International career^{‡}
- 2003–2008: China / 35 / (1)

Managerial career
- 2012–2014: Wuhan Zall (assistant)
- 2014–2015: Wuhan Zall
- 2015–2017: Hebei CFFC (assistant)
- 2018–2019: Wuhan Zall (assistant)
- 2020–2021: China (assistant)
- 2022: Tianjin Jinmen Tiger (technical director)

Medal record
Representing China
Men's football
AFC Asian Cup
| Silver medal – second place | 2004 China | Team |
East Asian Football Championship
| Bronze medal – third place | 2003 Japan | Team |
| Gold medal – first place | 2005 South Korea | Team |

= Zheng Bin =

Chinese footballer and coach

Zheng Bin (郑斌 (鄭斌, Zhèng Bīn); born July 4, 1977) is a Chinese football coach and a former international who played as a left midfielder or striker.
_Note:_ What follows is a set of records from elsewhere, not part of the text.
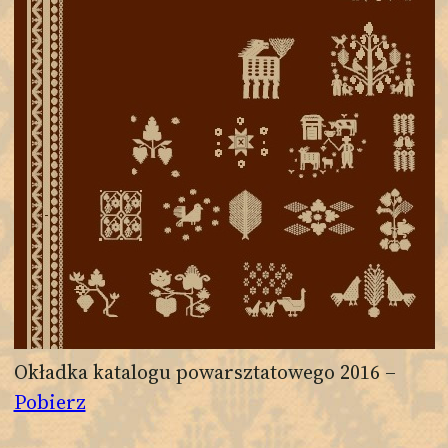
Okładka katalogu powarsztatowego 2016 –
Pobierz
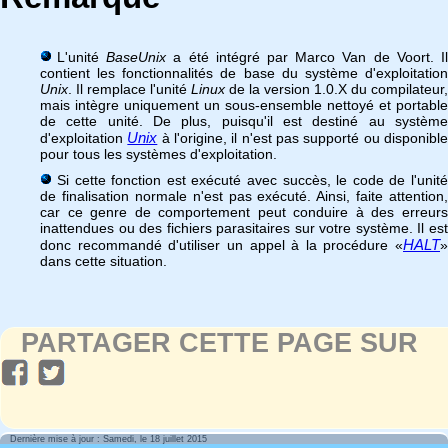
L'unité
BaseUnix
a été intégré par Marco Van de Voort. I
contient les fonctionnalités de base du système d'exploitation
Unix
. Il remplace l'unité
Linux
de la version 1.0.X du compilateur,
mais intègre uniquement un sous-ensemble nettoyé et portable
de cette unité. De plus, puisqu'il est destiné au système
Unix
d'exploitation
à l'origine, il n'est pas supporté ou disponibl
pour tous les systèmes d'exploitation.
Si cette fonction est exécuté avec succès, le code de l'unité
de finalisation normale n'est pas exécuté. Ainsi, faite attention,
car ce genre de comportement peut conduire à des erreurs
inattendues ou des fichiers parasitaires sur votre système. Il est
HALT
donc recommandé d'utiliser un appel à la procédure «
»
dans cette situation.
PARTAGER CETTE PAGE SUR
Dernière mise à jour : Samedi, le 18 juillet 2015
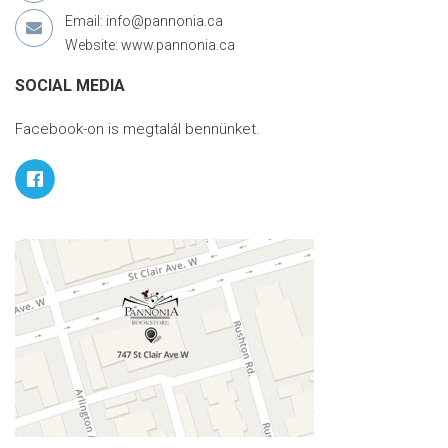
Email: info@pannonia.ca
Website: www.pannonia.ca
SOCIAL MEDIA
Facebook-on is megtalál bennünket.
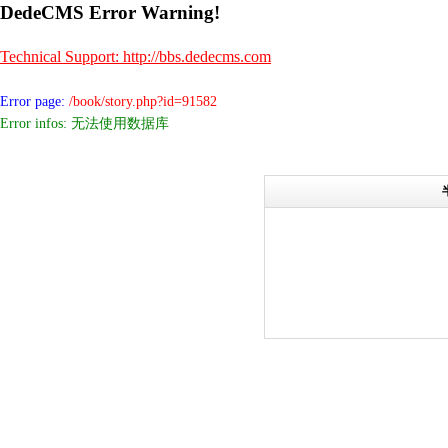
DedeCMS Error Warning!
Technical Support: http://bbs.dedecms.com
Error page:
/book/story.php?id=91582
Error infos: 无法使用数据库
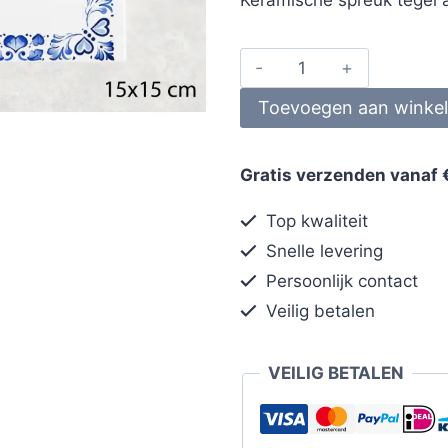
Toevoegen aan winke
Gratis verzenden vanaf 
Top kwaliteit
Snelle levering
Persoonlijk contact
Veilig betalen
VEILIG BETALEN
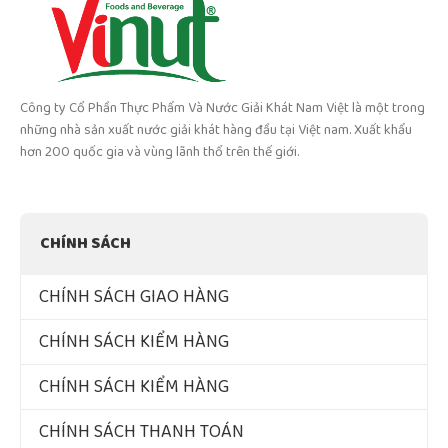
Công ty Cổ Phần Thực Phẩm Và Nước Giải Khát Nam Việt là một trong
những nhà sản xuất nước giải khát hàng đầu tại Việt nam. Xuất khẩu
hơn 200 quốc gia và vùng lãnh thổ trên thế giới.
CHÍNH SÁCH
CHÍNH SÁCH GIAO HÀNG
CHÍNH SÁCH KIỂM HÀNG
CHÍNH SÁCH KIỂM HÀNG
CHÍNH SÁCH THANH TOÁN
As a player he represented Shenzhen Jianlibao, Wuhan Huanghelou and Wuhan Zall while internationally he played for the Chinese national team that participated in the 2004 AFC Asian Cup. Since retiring he moved into management, and gained his first head coaching position with Wuhan Zall.

==Club career==

===Early career===
As with all the most promising young Chinese players Zheng Bin would quickly be included in the short-lived Chinese national youth team program to study football abroad in a training programme sponsored by Jianlibao and called the Chinese Jianlibao Youth Football Team. After graduating through the Jianlibao Youth Team he would return to his hometown to play for Wuhan Hongjinlong to start his professional football career. In his debut season he would play six games in his debut season. He would then go on to play in the majority of Wuhan's games throughout the 1999 league season that saw the team relegated.

===Shenzhen Jianlibao===
The following seasons would see him remain with Wuhan in their attempts to return to the top tier until Shenzhen Jianlibao's Head coach Zhu Guanghu showed an interest within him. Zheng Bin would eventually join Shenzhen Jianlibao at the beginning of the 2003 league season. The move would immediately become very successful for him when he quickly established himself within the team in his debut season and then in his second season help the team to win the 2004 Chinese Super League title.

===Return to Wuhan===
Despite just winning the league title with Shenzhen Jianlibao the club had many financial difficulties and when his previous club just having won promotion and offering 3,500,000 RMB for the return of his services Zheng Bin would immediately rejoin them. Once again this turned out to be a successful transfer for him when he once again settled straight away within the team and this time go on to win the 2005 Chinese Super League Cup. He would soon go on to captain the team until the club controversially disbanded for what they believed was unfair punishment by the Chinese Football Association after the club's management did not accept the punishment given to them by the Chinese Football Association after a scuffle broke out during a league game against Beijing Guoan on September 27, 2008.

===Return to Shenzhen===
Without a club Zheng Bin would return to Shenzhen Jianlibao (who had renamed themselves Shenzhen Shangqingyin) at the beginning of the 2009 league season. While he was not an immediate first choice player at the start of the season, once he was given his chance to play he would quickly show his experience within the team and would quickly become a regular within the team.

===Join Hubei Oriental===
At the 2010 season, the new Wuhan club Hubei Oriental had successfully promoted to China League One. Zheng returned to Wuhan again and joined the team to play the new season.

==International career==
Zheng Bin would be included in the Chinese squad and go on to make his debut in a friendly against Costa Rica on September 7, 2003 in a 2-0 defeat. Despite the result he would go on to become a regular within the team and his versatility within midfield would see him go on to be included in the squad that went to the 2004 AFC Asian Cup that came runners-up. He would go on to play in several FIFA World Cup qualifiers and the 2007 AFC Asian Cup, however once the tournament ended he would lose favour within the team.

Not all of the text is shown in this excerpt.